I remember those long winter nights when we kids used to snuggle on her bed and while reminiscing about her past she would get sad but as the dreariness of cold night tried to cast its spell so did she, for while narrating stories from her past, her voice remained firm and calm.
At the time of her marriage, she was young and naive but in all her life she remained thankful to her husband who taught her to read and write. At times, when she was in mood she would tell us that due to her fair complexion she never cared much about doing makeup and would feel contended to have Tibet snow cream and red lipstick as her only makeup accessories.
Staying at home and taking care of seven kids, she didn’t find much time for herself and whenever my grandfather would buy clothes for her, she would gladly wore colors of his choice.

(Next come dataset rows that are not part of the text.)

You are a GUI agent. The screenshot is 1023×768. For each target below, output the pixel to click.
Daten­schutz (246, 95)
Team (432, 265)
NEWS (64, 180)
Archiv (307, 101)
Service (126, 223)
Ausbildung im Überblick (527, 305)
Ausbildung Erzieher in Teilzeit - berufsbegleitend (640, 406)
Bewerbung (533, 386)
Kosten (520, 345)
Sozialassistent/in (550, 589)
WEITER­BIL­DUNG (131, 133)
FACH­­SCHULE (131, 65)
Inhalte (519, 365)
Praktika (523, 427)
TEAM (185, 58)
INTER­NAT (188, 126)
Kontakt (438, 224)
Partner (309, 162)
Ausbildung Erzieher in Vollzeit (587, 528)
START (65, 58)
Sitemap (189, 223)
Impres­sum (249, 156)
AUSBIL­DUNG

She was admired for her far-sightedness. In all her life, she never saw the face of school but learnt a lot from her experiences. Once, sitting with my sisters, I was joking and praying that something bad would happen to my old mobile set so that I could get freed from its burden when she heard me and in her strong voice interrupted and said,
“Mobiles are not meant to show off. There only purpose is to receive and make a call.”

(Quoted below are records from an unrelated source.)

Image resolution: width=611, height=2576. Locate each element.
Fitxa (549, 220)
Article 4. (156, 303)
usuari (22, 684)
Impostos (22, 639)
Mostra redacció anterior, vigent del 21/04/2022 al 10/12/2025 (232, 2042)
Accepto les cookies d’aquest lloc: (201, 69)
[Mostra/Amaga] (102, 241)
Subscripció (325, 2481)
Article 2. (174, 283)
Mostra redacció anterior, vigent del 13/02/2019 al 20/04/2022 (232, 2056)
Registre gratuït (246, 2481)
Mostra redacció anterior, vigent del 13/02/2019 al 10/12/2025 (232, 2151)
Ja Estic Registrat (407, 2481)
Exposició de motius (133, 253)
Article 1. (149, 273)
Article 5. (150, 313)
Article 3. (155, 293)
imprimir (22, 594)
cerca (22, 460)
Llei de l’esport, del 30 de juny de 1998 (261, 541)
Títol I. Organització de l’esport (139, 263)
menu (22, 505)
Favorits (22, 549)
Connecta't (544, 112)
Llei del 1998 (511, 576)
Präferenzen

Such was her vision about life and such was her simplicity that despite all difficulties in her life, she remained thankful to the blessings of Allah Almighty.
The day she died, I thought that life would never be same and today after one year when I have finally found some time to sit and contemplate, I’m wishing that something might have changed but everything seemed to remain same.
In all these past months, I wanted to stop and take rest but as weeks melt into months and months are turning into years, I’m finding little and no time to contemplate.
Life is cruel, it goes on and so do we.